How to complete this task => The exercise asks you to copy every line below in which "psychologiczna" appears.

Raw data =>
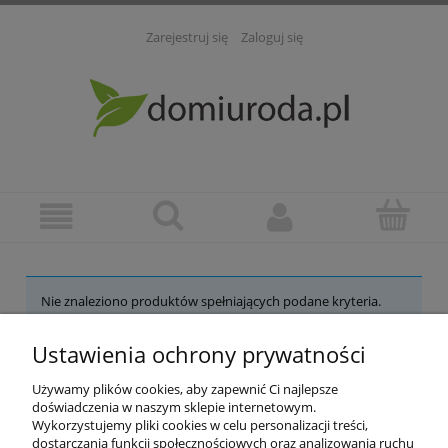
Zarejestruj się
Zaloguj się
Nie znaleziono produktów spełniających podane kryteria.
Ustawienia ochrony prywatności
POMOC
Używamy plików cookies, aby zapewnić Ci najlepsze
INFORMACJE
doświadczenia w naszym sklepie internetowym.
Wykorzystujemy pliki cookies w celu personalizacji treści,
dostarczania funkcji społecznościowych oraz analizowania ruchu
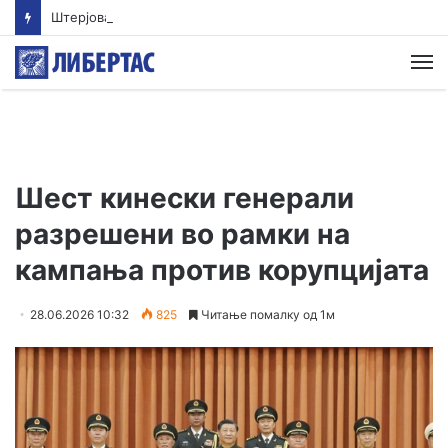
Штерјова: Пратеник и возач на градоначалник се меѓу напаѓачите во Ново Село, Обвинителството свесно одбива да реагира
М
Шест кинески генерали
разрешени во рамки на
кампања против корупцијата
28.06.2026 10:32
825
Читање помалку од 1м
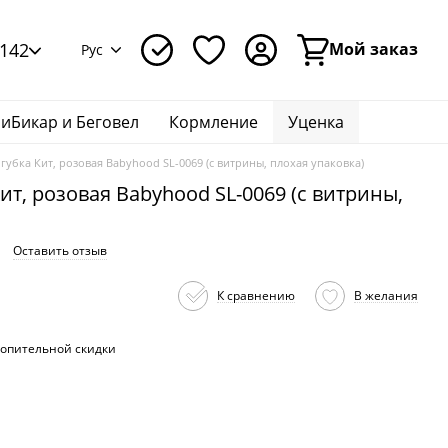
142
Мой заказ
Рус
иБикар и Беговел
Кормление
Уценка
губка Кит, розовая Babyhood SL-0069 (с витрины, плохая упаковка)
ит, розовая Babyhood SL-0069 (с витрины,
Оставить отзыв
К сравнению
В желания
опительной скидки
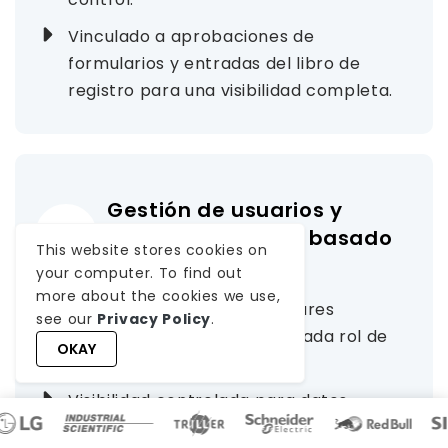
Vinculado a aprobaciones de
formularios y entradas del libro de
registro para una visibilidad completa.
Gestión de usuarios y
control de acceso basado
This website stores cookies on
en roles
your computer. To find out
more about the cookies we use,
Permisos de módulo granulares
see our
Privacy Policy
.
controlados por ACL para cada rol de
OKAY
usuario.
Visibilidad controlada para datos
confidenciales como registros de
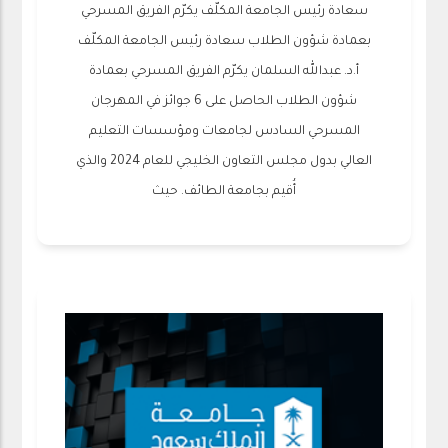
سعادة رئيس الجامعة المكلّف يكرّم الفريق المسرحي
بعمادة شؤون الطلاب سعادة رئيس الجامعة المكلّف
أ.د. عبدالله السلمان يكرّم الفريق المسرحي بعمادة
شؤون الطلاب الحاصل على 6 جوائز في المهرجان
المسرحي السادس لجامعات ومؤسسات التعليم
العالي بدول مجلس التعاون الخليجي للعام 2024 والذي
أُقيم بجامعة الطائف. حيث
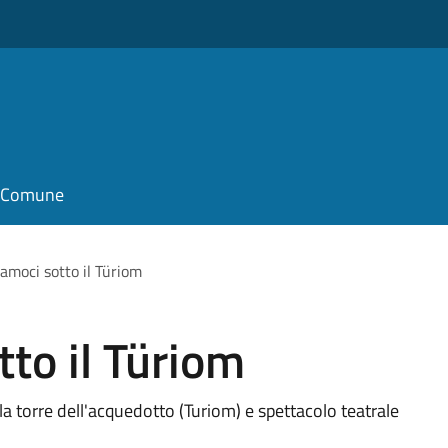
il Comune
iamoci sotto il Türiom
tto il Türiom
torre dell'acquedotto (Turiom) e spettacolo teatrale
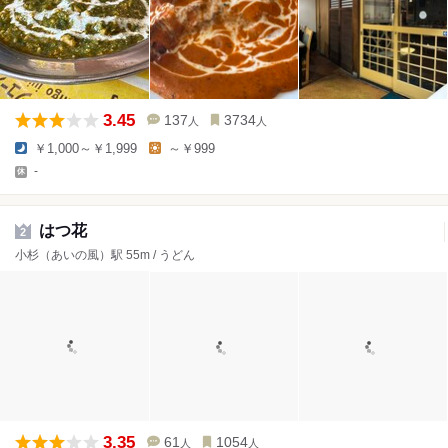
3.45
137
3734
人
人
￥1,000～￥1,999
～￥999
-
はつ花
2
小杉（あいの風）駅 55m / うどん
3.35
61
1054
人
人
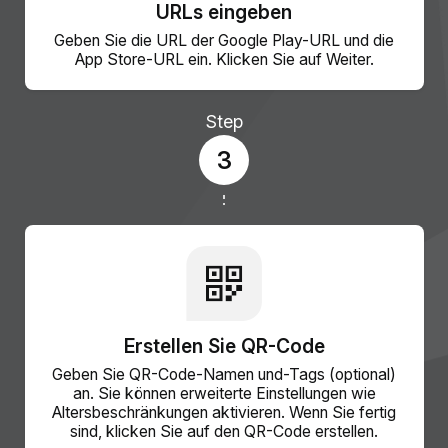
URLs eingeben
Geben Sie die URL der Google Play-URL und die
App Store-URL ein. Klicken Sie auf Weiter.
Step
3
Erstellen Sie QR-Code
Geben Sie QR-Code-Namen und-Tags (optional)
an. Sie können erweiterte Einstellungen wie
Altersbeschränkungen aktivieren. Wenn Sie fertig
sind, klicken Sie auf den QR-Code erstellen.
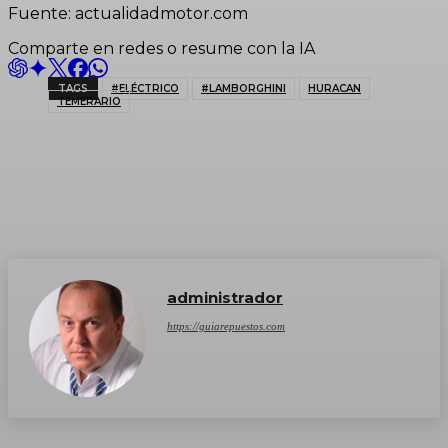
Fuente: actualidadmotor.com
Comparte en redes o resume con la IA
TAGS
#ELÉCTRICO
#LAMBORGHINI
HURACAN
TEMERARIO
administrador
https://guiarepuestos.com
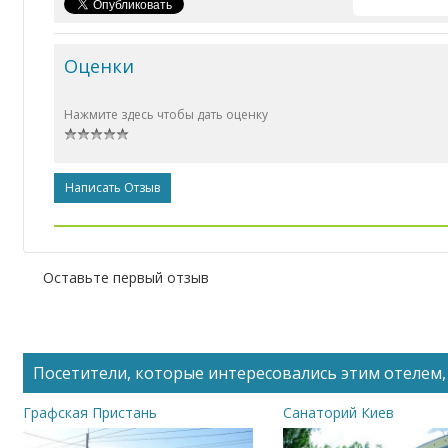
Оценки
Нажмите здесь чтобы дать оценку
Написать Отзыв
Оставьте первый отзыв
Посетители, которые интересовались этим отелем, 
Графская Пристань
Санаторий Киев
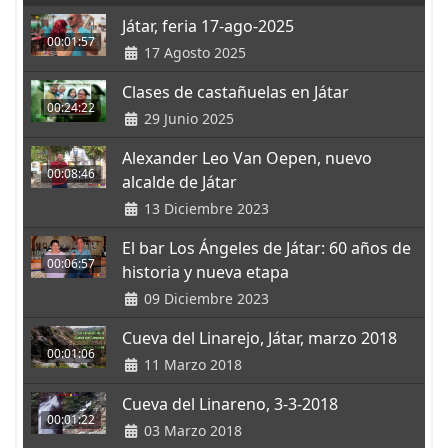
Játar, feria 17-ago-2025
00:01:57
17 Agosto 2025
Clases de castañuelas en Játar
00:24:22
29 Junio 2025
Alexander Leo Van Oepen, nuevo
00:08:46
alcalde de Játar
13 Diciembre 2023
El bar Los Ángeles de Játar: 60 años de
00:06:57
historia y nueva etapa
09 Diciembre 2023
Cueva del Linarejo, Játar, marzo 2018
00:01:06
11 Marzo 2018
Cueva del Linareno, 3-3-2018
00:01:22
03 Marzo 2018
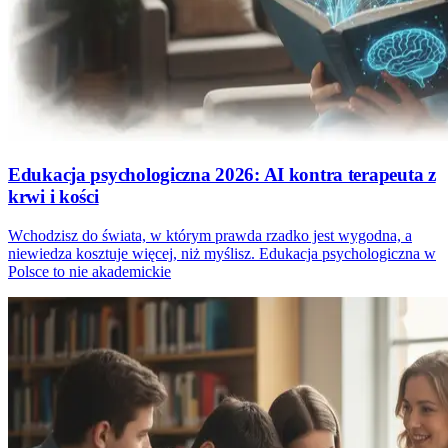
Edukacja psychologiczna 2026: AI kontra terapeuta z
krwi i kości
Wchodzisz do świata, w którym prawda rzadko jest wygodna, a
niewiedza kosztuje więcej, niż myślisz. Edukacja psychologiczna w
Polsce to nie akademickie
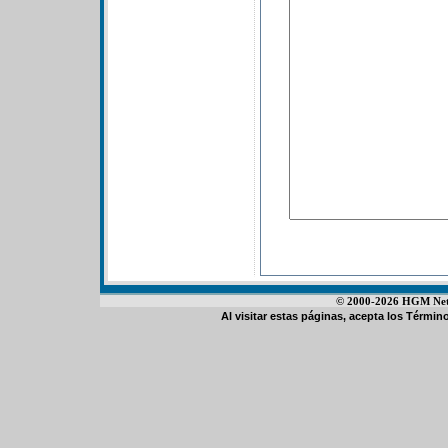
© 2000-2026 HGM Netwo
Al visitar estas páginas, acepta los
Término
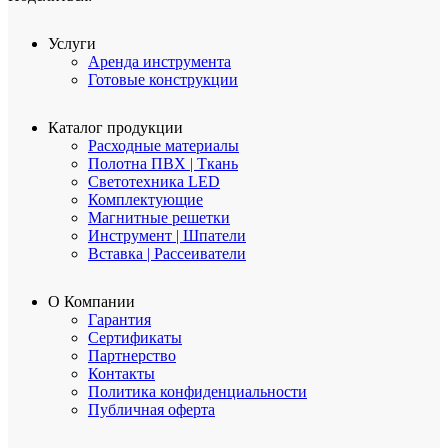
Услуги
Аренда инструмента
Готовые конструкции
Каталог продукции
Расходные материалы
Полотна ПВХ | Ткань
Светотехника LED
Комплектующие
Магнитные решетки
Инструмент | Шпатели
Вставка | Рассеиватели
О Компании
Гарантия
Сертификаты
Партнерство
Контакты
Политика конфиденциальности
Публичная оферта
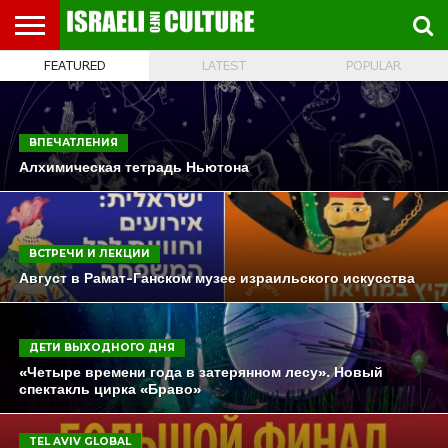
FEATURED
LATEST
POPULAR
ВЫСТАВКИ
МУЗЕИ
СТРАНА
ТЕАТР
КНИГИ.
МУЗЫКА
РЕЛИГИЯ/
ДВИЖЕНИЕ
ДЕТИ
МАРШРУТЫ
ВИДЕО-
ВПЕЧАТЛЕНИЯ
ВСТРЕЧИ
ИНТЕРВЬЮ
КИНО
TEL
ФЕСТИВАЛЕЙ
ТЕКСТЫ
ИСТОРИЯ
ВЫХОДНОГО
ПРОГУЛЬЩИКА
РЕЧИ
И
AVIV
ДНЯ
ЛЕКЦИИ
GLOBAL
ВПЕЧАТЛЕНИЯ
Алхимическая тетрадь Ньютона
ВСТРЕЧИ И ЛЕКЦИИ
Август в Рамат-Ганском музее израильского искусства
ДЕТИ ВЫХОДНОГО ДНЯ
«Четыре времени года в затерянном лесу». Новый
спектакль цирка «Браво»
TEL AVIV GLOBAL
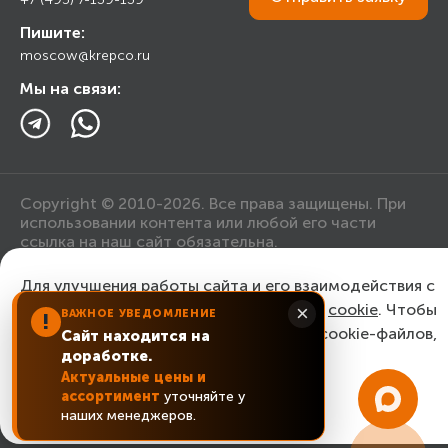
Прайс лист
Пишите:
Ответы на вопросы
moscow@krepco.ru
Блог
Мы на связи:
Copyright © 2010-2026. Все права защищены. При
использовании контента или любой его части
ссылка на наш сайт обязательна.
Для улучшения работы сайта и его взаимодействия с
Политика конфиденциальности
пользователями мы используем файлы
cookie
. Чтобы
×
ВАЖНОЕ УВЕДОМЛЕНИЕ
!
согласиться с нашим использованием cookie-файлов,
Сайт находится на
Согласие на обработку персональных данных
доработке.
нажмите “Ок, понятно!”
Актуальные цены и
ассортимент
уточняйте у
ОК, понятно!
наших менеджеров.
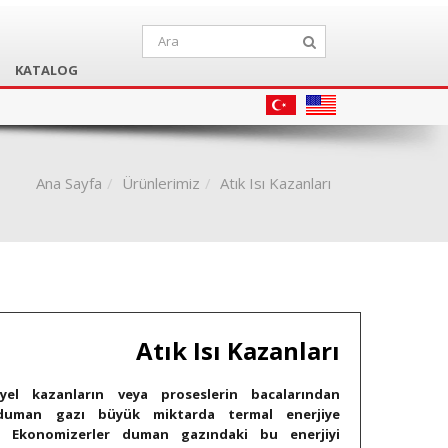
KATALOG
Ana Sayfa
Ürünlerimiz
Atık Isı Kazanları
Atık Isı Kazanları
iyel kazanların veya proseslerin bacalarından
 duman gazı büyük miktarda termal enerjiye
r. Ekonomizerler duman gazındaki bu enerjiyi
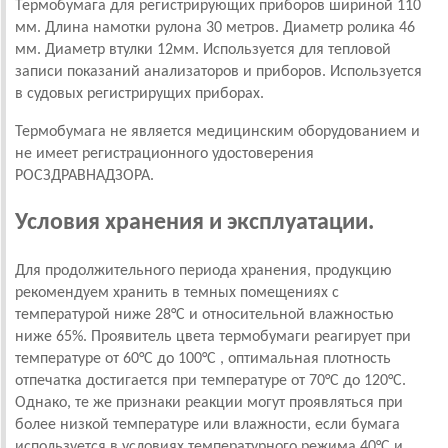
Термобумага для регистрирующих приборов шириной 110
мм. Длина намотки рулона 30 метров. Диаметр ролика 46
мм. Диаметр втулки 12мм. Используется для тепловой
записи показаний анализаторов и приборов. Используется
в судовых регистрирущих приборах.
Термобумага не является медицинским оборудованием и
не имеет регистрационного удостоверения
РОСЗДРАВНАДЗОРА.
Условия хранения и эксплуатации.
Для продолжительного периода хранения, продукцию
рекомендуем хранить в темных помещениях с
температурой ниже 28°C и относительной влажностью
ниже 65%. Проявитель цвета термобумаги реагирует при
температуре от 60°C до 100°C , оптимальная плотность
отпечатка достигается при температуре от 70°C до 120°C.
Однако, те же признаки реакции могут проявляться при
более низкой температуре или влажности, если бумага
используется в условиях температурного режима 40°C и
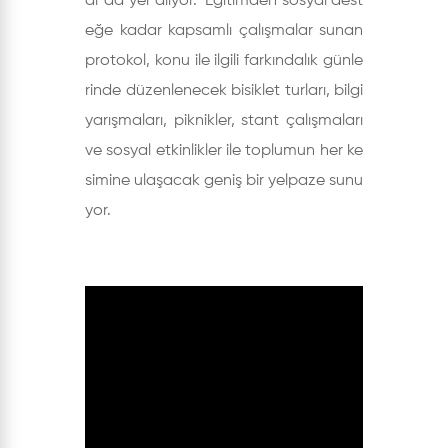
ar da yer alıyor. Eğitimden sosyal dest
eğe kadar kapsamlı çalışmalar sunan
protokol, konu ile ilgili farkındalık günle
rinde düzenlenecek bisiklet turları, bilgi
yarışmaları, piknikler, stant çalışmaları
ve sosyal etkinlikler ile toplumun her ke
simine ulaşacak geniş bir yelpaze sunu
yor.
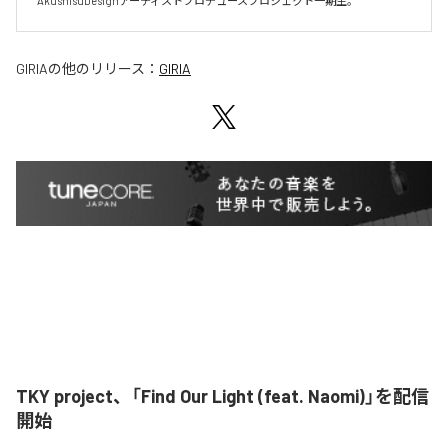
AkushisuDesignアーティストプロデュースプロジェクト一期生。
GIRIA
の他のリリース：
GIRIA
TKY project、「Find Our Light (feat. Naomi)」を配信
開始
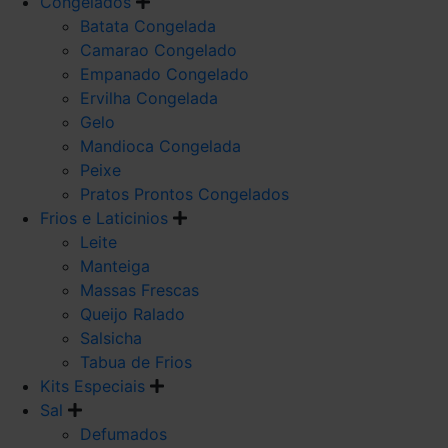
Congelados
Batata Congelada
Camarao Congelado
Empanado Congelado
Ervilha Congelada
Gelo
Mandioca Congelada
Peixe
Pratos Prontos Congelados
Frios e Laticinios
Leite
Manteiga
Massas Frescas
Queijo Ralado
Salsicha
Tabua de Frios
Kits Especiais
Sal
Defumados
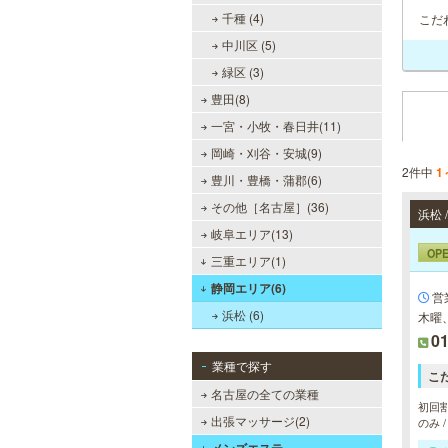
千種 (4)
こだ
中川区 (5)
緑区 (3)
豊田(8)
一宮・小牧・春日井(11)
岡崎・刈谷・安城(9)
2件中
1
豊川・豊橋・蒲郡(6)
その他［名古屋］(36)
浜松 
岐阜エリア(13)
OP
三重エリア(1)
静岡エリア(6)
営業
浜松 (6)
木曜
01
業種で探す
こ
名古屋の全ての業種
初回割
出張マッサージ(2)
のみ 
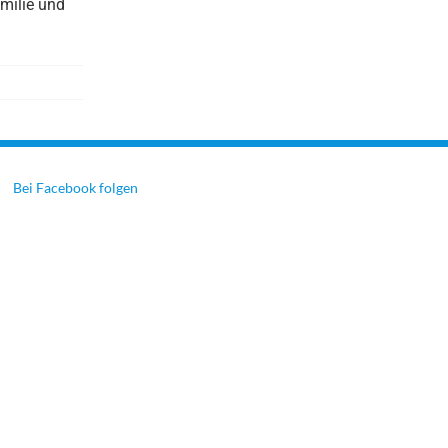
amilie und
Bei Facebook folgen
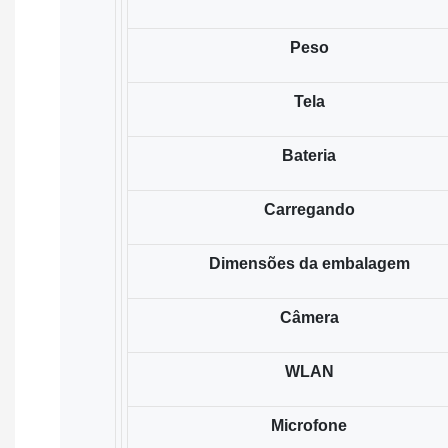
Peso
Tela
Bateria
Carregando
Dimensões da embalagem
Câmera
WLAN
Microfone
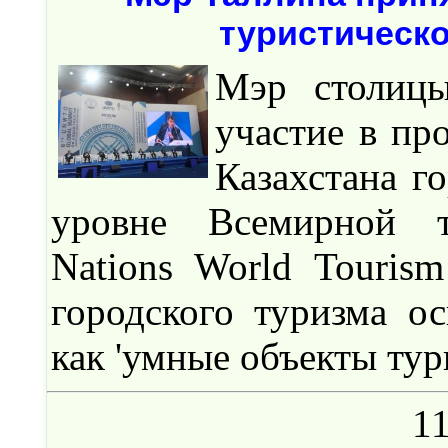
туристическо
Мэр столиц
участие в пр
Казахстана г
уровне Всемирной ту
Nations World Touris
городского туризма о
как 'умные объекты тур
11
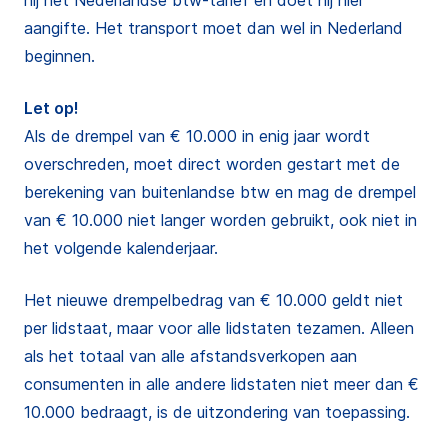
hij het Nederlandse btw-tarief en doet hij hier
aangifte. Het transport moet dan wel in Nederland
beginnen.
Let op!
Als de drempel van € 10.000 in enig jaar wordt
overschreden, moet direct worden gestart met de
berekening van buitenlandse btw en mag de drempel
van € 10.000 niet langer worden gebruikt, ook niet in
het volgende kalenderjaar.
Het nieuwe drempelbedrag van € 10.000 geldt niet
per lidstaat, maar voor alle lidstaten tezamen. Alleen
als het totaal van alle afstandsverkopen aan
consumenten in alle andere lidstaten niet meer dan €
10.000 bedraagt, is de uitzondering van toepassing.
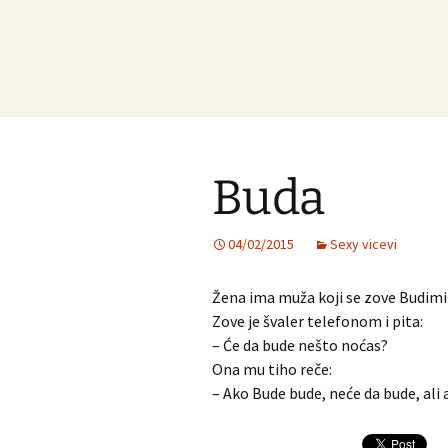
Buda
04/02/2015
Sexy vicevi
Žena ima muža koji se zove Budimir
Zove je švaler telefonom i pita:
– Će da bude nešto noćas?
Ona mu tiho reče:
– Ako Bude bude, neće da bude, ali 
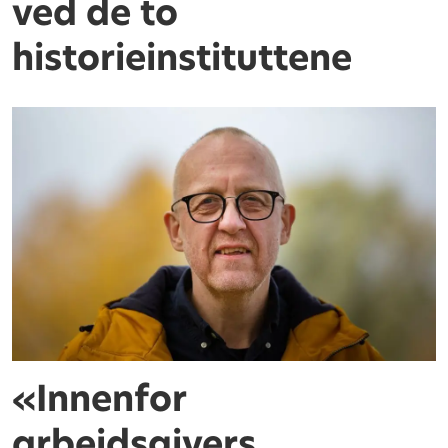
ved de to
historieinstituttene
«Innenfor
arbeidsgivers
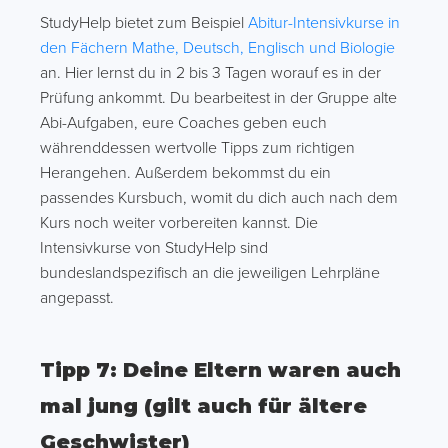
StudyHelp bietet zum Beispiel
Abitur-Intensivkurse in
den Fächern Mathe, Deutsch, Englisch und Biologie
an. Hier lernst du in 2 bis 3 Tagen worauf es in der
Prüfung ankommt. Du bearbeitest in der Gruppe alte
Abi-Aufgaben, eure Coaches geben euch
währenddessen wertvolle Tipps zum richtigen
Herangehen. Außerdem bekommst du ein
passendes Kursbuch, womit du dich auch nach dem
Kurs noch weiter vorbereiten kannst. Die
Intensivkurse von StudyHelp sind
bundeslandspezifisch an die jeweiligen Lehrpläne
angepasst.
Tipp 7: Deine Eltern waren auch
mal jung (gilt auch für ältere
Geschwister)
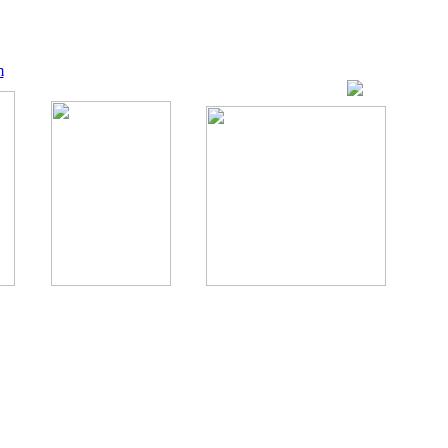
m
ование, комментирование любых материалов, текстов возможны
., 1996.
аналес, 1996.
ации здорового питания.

Exercise response =>
Edukacja psychologiczna 2026: AI kontra terapeuta z
niewiedza kosztuje więcej, niż myślisz. Edukacja psychologiczna w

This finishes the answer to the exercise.